The term bandwidth hog is a bit subjective though, at what point does one deserve to be called one? Last month I used 2 TB on my unmetered Seedbox and about 30 GB on my home connection does that make me a hog or a normal user? How much did you use last month? What sort of usage do you consider to be hogging  and do you see yourself as a hog?

image credit: vincentjmusi.com

8 comments

  1. anthonysomerset

    for a server in a Datacenter 2TB is nothing – i have several servers that do this on a monthly basis and are NOT seedboxes

    in zim standards anything above 50GB seems to be bandwidth hog territory at least from my experience and discussions with various ISP’s

    can i make one note about your post – i wouldnt publically mention you run a seedbox unless you are 100% only seeding fully legal downloads (eg linux torrents) just because this is a public site – accessible by anyone (including RIAA and other agencies that make a living chasing after this kind of stuff)

  2. Time

    I think ISPs in Zim are making people believe (only afford) that using above 10-20gb makes you a bandwidth hog.

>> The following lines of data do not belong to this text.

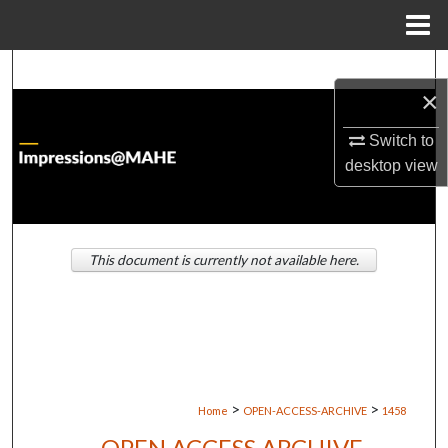
Menu
Home
Search
×
Browse Institutions
Switch to
desktop
view
My Account
About
This document is currently not available here.
Digital Commons Network™
>
>
Home
OPEN-ACCESS-ARCHIVE
1458
OPEN ACCESS ARCHIVE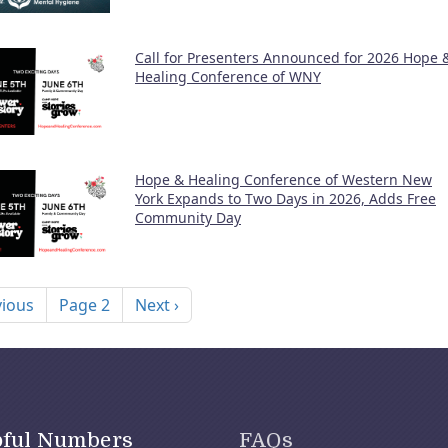
Call for Presenters Announced for 2026 Hope 
Healing Conference of WNY
Hope & Healing Conference of Western New
York Expands to Two Days in 2026, Adds Free
Community Day
nation
ous page
Next page
vious
Page 2
Next ›
pful Numbers
FAQs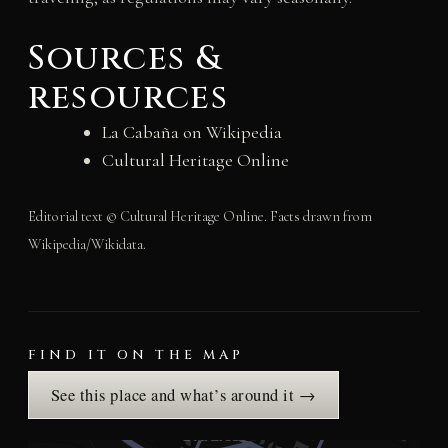
Sources &
resources
La Cabaña on Wikipedia
Cultural Heritage Online
Editorial text © Cultural Heritage Online. Facts drawn from
Wikipedia/Wikidata.
FIND IT ON THE MAP
See this place and what’s around it →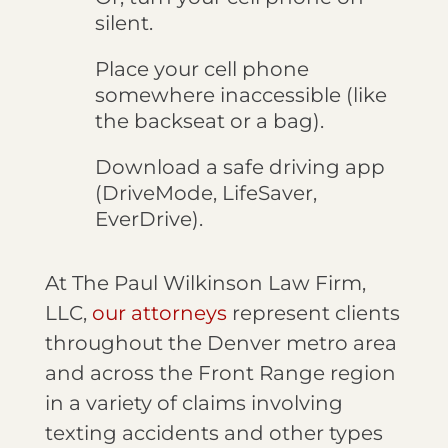
silent.
Place your cell phone
somewhere inaccessible (like
the backseat or a bag).
Download a safe driving app
(DriveMode, LifeSaver,
EverDrive).
At The Paul Wilkinson Law Firm,
LLC,
our attorneys
represent clients
throughout the Denver metro area
and across the Front Range region
in a variety of claims involving
texting accidents and other types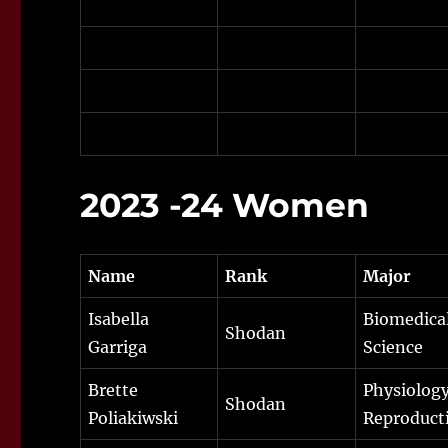
2023 -24 Women
Name
Rank
Major
Isabella
Biomedica
Shodan
Garriga
Science
Brette
Physiology
Shodan
Poliakiwski
Reproduct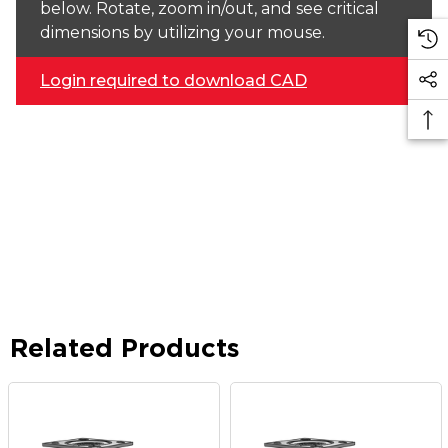
below. Rotate, zoom in/out, and see critical
dimensions by utilizing your mouse.
Login required to download CAD
Related Products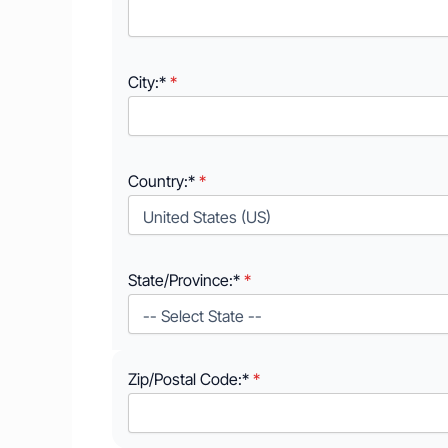
City:*
Country:*
State/Province:*
Zip/Postal Code:*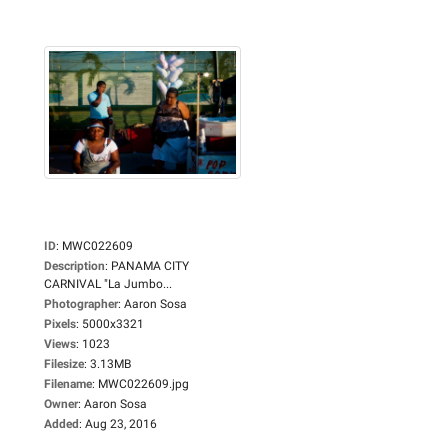
ID
:
MWC022609
Description
:
PANAMA CITY
CARNIVAL "La Jumbo...
Photographer
:
Aaron Sosa
Pixels
:
5000x3321
Views
:
1023
Filesize
:
3.13MB
Filename
:
MWC022609.jpg
Owner
:
Aaron Sosa
Added
:
Aug 23, 2016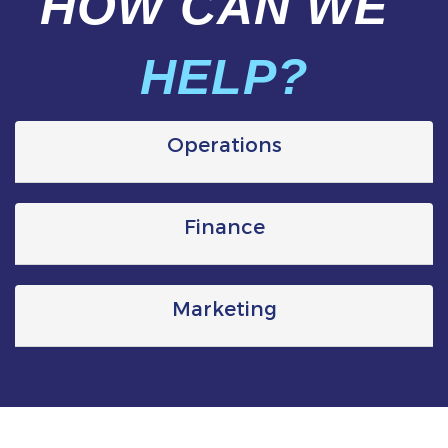
HOW CAN WE
HELP?
Operations
Finance
Marketing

But ever since I switched to ZOL and through relatively normal usage of maybe only 1 movie download a week, occasional vine and youtube videos and actually keeping my machine and devices updated, turns out that the modern day user may actually need 20-30gb/month.

    So I think maybe for the typical Zim home, especially with a family of 5, they can only be maybe considered bandwidth hogs after 50gbs of data as ofcourse it is very unlikely that every family member will use 20gbs…some will just use maybe even 500mb a month as they have internet at work and only check mail etc at home.

  3. pammy

    nicely written article. keep it up

  4. ic0n1c

    I fail to exhaust my 10Gb allowance each month, but mainly due to the slow ADSL speeds… Probably if i get a faster connection will breach 10-15Gb…

  5. lurker133

    1-2 GB of use per day shouldn’t be unreasonable but I’ll bet anything our local ISPs would call that extreme bandwidth hogging.

  6. Farai

    I am a self confessed data hog. My uTorrent says I did 97.8Gb (total usage, maybe 130Gb) this past month, but I think when someone offers unlimited bandwidth, they should always do the bandwidth x 24hrs x 30 = how many gig calculation. Surely one needs to know what they are offering the public… To think at work was on fibre and capped at 30Gb for 25 ppl…

    1. lurker133

      Honestly that is pretty greedy, but I agree that if you are sold “unlimited” bandwidth there’s nothing wrong with using as much as you wish.

  7. theVoiceOfReason

    Which industry other than ISPs would have the nerve to call out and berate consumers of their services? Fast food outlets seeing people with big appetites would offer super sized meals to cash in on it. Instead of encouraging bandwidth usage to drive people into unlimited packages, they call them ‘hogs’ and ‘selfish’ as though they are consuming something they haven’t paid for. I find it saddening that you instead of calling out such behavior which is keeping us behind the rest of the world in broadband usage and stifling potential for web based business are actually taking the notion of someone being selfish for using something they paid for seriously. How are we supposed to develop is we instead of upgrading our service to suit demand attack the users who are already paying exorbitant prices for slow links?